E uma característica comum
de todos os mamíferos, incluindo os seres humanos, é sempre querer mais. Quando
somos expostos a uma fonte de prazer e sensações boas, vamos buscar aquilo de
novo, numa frequência cada vez maior.
Ou seja: o retorno positivo
que recebemos quando compartilhamos algo nas redes sociais é um incentivo para
postarmos mais e mais, numa espécie de círculo vicioso marcado por uma busca
constante por ser relevante e influente na internet.
E hoje em dia já é consenso
entre especialistas de que é possível criar uma dependência não apenas de
substâncias químicas, mas também de comportamentos, como os jogos de azar ou o
uso de dispositivos eletrônicos.
"Do lado oposto, quando
somos rejeitados, criticados ou cancelados nas mídias sociais, isso ativa
circuitos cerebrais relacionados ao medo e à agressividade, o que pode ter
proporções imensas no estado psicológico de um indivíduo mais jovem",
observa Viola.
Além desse balanço delicado
entre estímulos positivos e negativos, o cérebro de crianças e adolescentes
pode ser impactado pelo uso excessivo dos celulares por outros meios.
"A luz emitida pelas
telas inibe a produção da melatonina, um hormônio essencial para a indução do
sono", exemplifica Eisenstein.
"E nós sabemos que os
mais jovens precisam dormir, no mínimo, entre 9 e 10 horas por dia",
acrescenta.
Boas noites de sono são
essenciais para o desenvolvimento do corpo e da mente.
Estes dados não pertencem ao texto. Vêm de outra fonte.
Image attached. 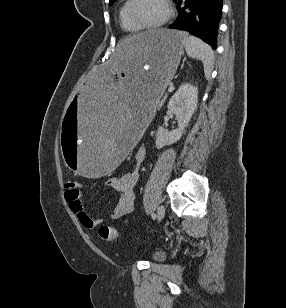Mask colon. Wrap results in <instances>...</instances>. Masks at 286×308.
I'll return each instance as SVG.
<instances>
[{"instance_id":"1","label":"colon","mask_w":286,"mask_h":308,"mask_svg":"<svg viewBox=\"0 0 286 308\" xmlns=\"http://www.w3.org/2000/svg\"><path fill=\"white\" fill-rule=\"evenodd\" d=\"M79 183L74 180L67 181L65 188L67 190H78ZM100 237L107 242H114L118 238V233L115 228L109 226H102L99 229Z\"/></svg>"}]
</instances>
Se o descanso noturno
não é adequado logo nesses primeiros anos de vida, as consequências à saúde
podem perdurar por toda a vida.
"Quem não dorme bem têm
mais transtornos de irritabilidade e de comportamento e pode apresentar
dificuldades de aprendizagem", lembra a pediatra.
A representante da SBP
também chama a atenção para os efeitos que o uso prolongado desses aparelhos
pode trazer para outras partes do corpo em desenvolvimento nas crianças e nos
adolescentes.
"O excesso de telas
pode levar à inatividade física, que está relacionada com sobrepeso e
obesidade. Na direção oposta, o acesso a conteúdos sobre emagrecimento e a
busca de um corpo idealizado aumenta o risco de transtornos alimentares",
lembra.
"Fora a maior
frequência de problemas auditivos, pelo uso de fones de ouvido num volume alto,
e de visão, pela falta de vivência em espaços abertos, que estimulam uma visão
de longo alcance", lista a pediatra.
Como desatar esse nó?
Considerando o fato de que
os celulares são parte da rotina da vasta maioria das pessoas, será que é
possível ter uma relação mais saudável com a tecnologia? E como identificar as
situações em que o uso desses dispositivos ultrapassou os limites,
especialmente na infância e na adolescência?
"A primeira coisa é
estabelecer limites. A criança e o adolescente precisam saber que podem entrar
na internet por um determinado número de horas por dia", sugere Viola.
A recomendação de tempo
varia de acordo com a faixa etária. Em diretrizes publicadas recentemente, a
SBP indica que crianças menores de dois anos não tenham nenhum acesso às telas.
Dos três aos seis anos, é
possível ofertar atividades em dispositivos eletrônicos por 30 minutos a uma
hora, sempre com a supervisão de um adulto.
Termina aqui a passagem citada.